Chapter 71 of the Tao Te Ching

Translation

To know yet to think one does not know is the height of virtue.
Not to know yet to think one knows is the sickness of men.
If you grieve for this sickness, you will not experience it.
The Sage does not experience this sickness because he grieves for it.
This is why he does not experience it.

Notes

The word bìng is used eight times in this chapter (which contains only twenty-eight words), either as a noun or a neuter verb. It is according to the commentator 河上公 Héshàng Gōng that I translated the 2nd and 6th bìng as "to grieve" ( "to find bitter, painful, distressing"), and the 4th, 5th, and 8th as "to be ill, to suffer from an illness"; 有病 yǒu bìng.

A: To know the Tao and to say that one does not know it is the height of virtue.

E: To be dazzled by the knowledge that arises from contact with sensible things, and not to possess the non-knowing that constitutes true knowing, is the common failing of men of this age. This is why, if he who knows the Tao can return to non-knowing, it is the mark of eminent merit.

In Chapter X, Laozi expresses the same thought when he says: 'If a man can free himself from the lights of intelligence, he will be exempt from all (moral) infirmity.'

E: He who does not know the Tao clings to false knowledge and takes it for solid knowledge.

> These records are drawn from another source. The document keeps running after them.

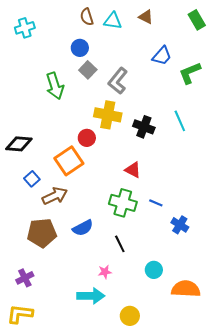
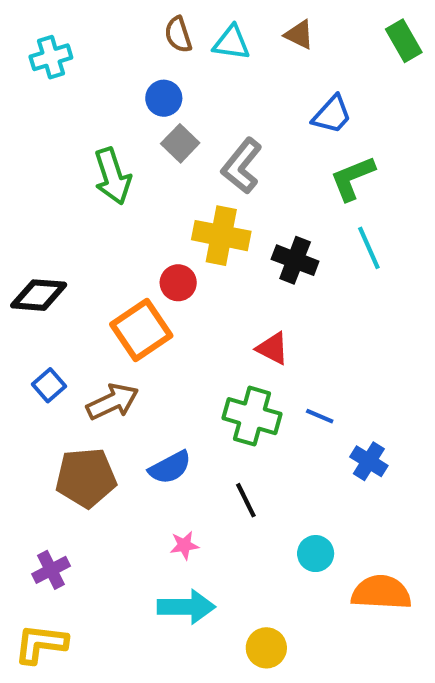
green L-shape: (190, 73) -> (353, 178), moved
blue square: (32, 179) -> (49, 385), moved
pink star: (105, 272) -> (184, 545), moved

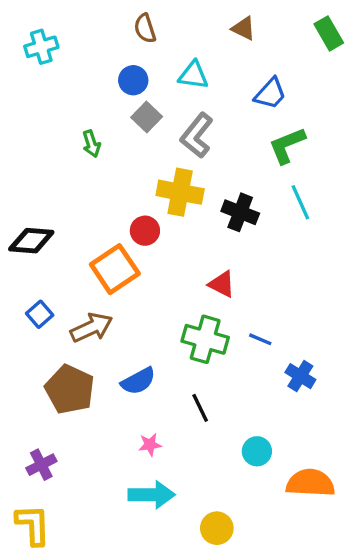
cyan triangle: (231, 43) -> (193, 75), moved
green arrow: (113, 176) -> (91, 144), size x0.6
brown pentagon: (86, 478) -> (70, 389), turned 30
yellow L-shape: (41, 644) -> (33, 525), turned 81

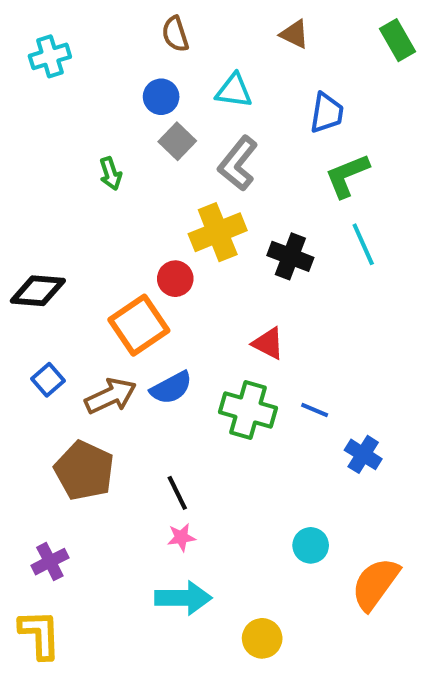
blue trapezoid: (270, 94) -> (327, 113), turned -33
yellow cross: (180, 192) -> (218, 232), turned -33
blue semicircle: (138, 381) -> (171, 388), moved
black line: (200, 408) -> (177, 493), moved
orange semicircle: (310, 483) -> (375, 584), turned -57

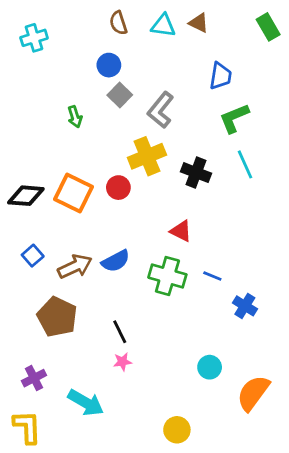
cyan triangle: (234, 91) -> (163, 26), moved
orange square: (139, 325) -> (73, 193), moved, turned -30
cyan arrow: (183, 598) -> (86, 403), moved, turned 30

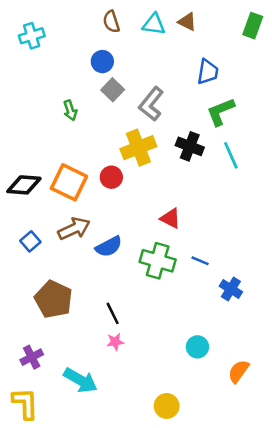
green rectangle: (268, 27) -> (253, 26), turned 50
black cross: (196, 173) -> (190, 146), moved
brown arrow: (75, 266) -> (74, 229), moved
orange semicircle: (253, 393) -> (239, 371), size x0.7

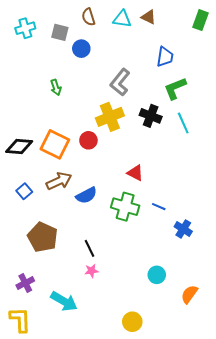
gray square: (113, 90) -> (60, 32), moved, turned -30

As soon as false knowledge resides in his mind, it becomes, for him, a sort of sickness.

E: False knowledge is the sickness of our nature. When one knows that false knowledge is a sickness and grieves for it (literally: 'and looks upon it as a sickness'), then one does not experience the sickness of false knowledge.

E: To know the Tao and (to believe) that one does not know it is precisely the business of the Sage. The Sage is exempt from the sickness of false knowledge because he grieves for it. This is why the sickness of false knowledge stays away from him.